Future nowcasting systems must detect and retain extreme variations in the atmosphere, incorporate large volumes of high-resolution asynoptic data, and also be computationally very efficient. This will require numerical approaches that are notably different from those used in numerical weather prediction, where the forecast objectives cover longer time periods.
A new approach to objective nowcasting is presented that uses LaGrangian techniques to optimize the impact and retention of information provided by satellites. It is designed to detect and preserve intense vertical and horizontal variations observed in the various data fields observed over time. Analytical tests have confirmed this.

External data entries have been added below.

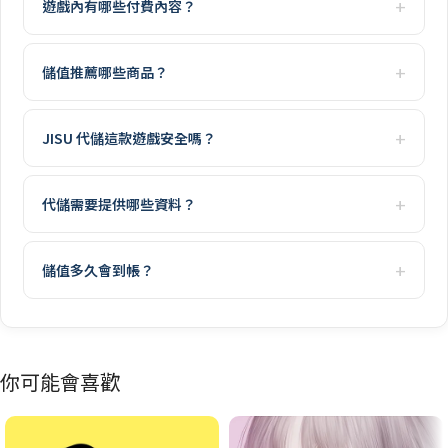
遊戲內有哪些付費內容？
儲值推薦哪些商品？
JISU 代儲這款遊戲安全嗎？
代儲需要提供哪些資料？
儲值多久會到帳？
你可能會喜歡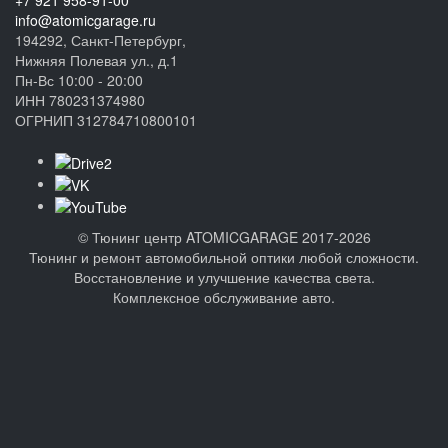
+7 921 958-91-00
info@atomicgarage.ru
194292, Санкт-Петербург,
Нижняя Полевая ул., д.1
Пн-Вс 10:00 - 20:00
ИНН 780231374980
ОГРНИП 312784710800101
©
Тюнинг центр ATOMICGARAGE 2017-2026
Тюнинг и ремонт автомобильной оптики любой сложности.
Восстановление и улучшение качества света.
Комплексное обслуживание авто.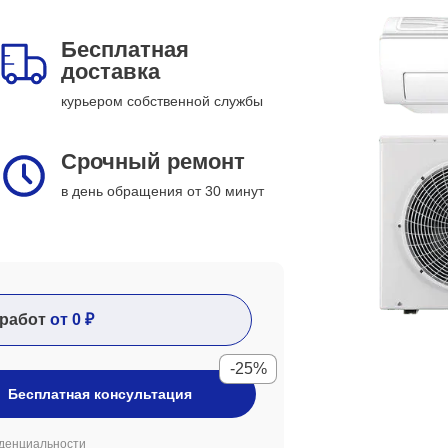
Бесплатная
доставка
курьером собственной службы
Срочный ремонт
в день обращения от 30 минут
работ
от 0 ₽
-25%
Бесплатная консультация
денциальности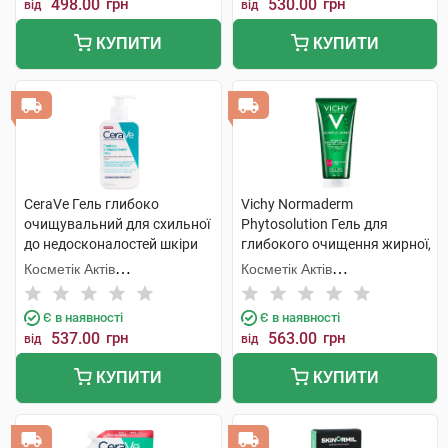
498.00
грн
530.00
грн
від
від
КУПИТИ
КУПИТИ
CeraVe Гель глибоко
Vichy Normaderm
очищувальний для схильної
Phytosolution Гель для
до недосконалостей шкіри
глибокого очищення жирної,
обличчя та тіла 236 мл 1
схильної до недоліків шкіри
Косметік Актів
Косметік Актів
флакон
200 мл 1 флакон
Інтернаціональ
Інтернаціональ
Є в наявності
Є в наявності
537.00
грн
563.00
грн
від
від
КУПИТИ
КУПИТИ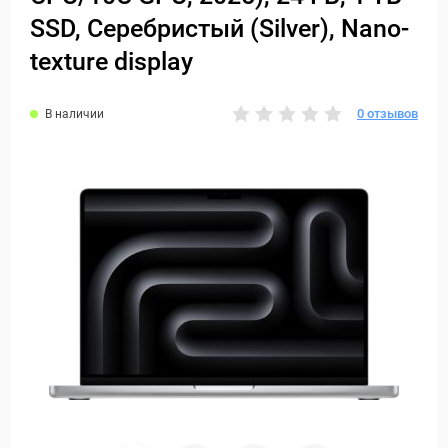
SSD, Серебристый (Silver), Nano-
texture display
0 отзывов
В наличии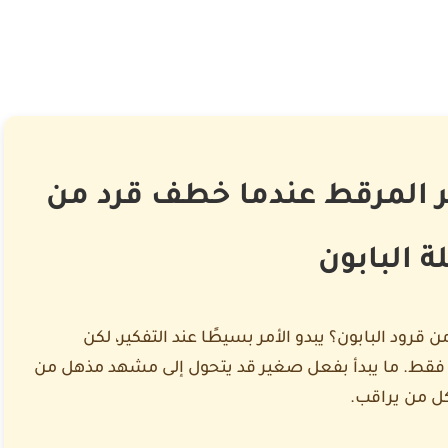
ر المرقط عندما خطف قرد من
ة البابون
قرود البابون؟ يبدو الأمر بسيطًا عند التفكير، لكن
نٍ فقط. ما يبدأ بفعل صغير قد يتحول إلى مشهد مذهل من
ل من يراقب.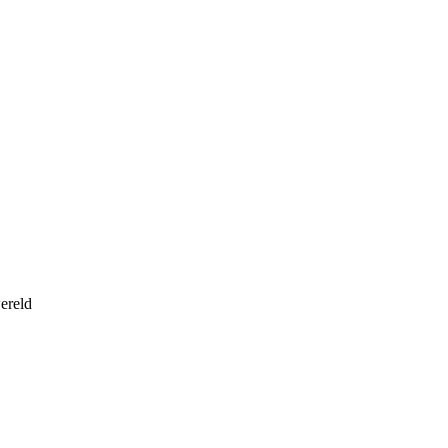
ereld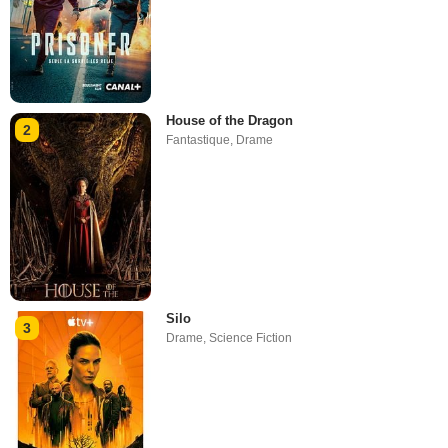
House of the Dragon
2
Fantastique
,
Drame
Silo
3
Drame
,
Science Fiction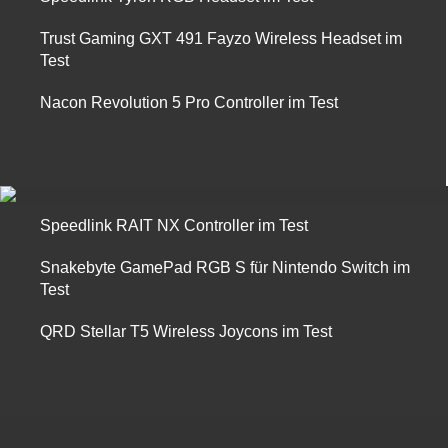
Trust Gaming GXT 491 Fayzo Wireless Headset im
Test
Nacon Revolution 5 Pro Controller im Test
Speedlink RAIT NX Controller im Test
Snakebyte GamePad RGB S für Nintendo Switch im
Test
QRD Stellar T5 Wireless Joycons im Test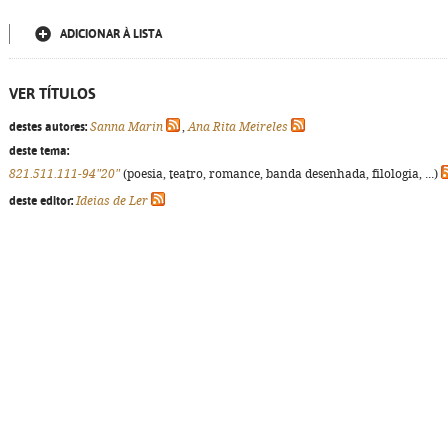
ADICIONAR À LISTA
VER TÍTULOS
destes autores:
Sanna Marin
,
Ana Rita Meireles
deste tema:
821.511.111-94"20"
(poesia, teatro, romance, banda desenhada, filologia, ...)
deste editor:
Ideias de Ler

Real data tests are underway at CIMSS with the goals of identifying atmospheric details associated with the onset of significant weather events several hours in advance. Tests using full resolution (10 km) moisture products from current GOES sounders to update and enhance current operational RUC forecasts show that the LaGrangian system captures and retains details (maxima, minima and extreme gradients) important to the development of convective instability 3-6 hours in advance, even after IR observations are no longer available due to cloud development. Results form case studies of hard-to-forecast isolated convective events show substantial skill in being able to define areas of developing convective instability 3-6 hours in advance using combinations of product images similar to those currently available for GOES derived product observations. Although these tests provide prototype examples of nowcast products that will be available at higher resolution using GOES-R ABI data, additional examples of the added impact of hyperspectral GEOS-R HES instrument will also be discussed using AIRS data. Plans will also be discussed for performing assessments of these products within selected NWS WFOs.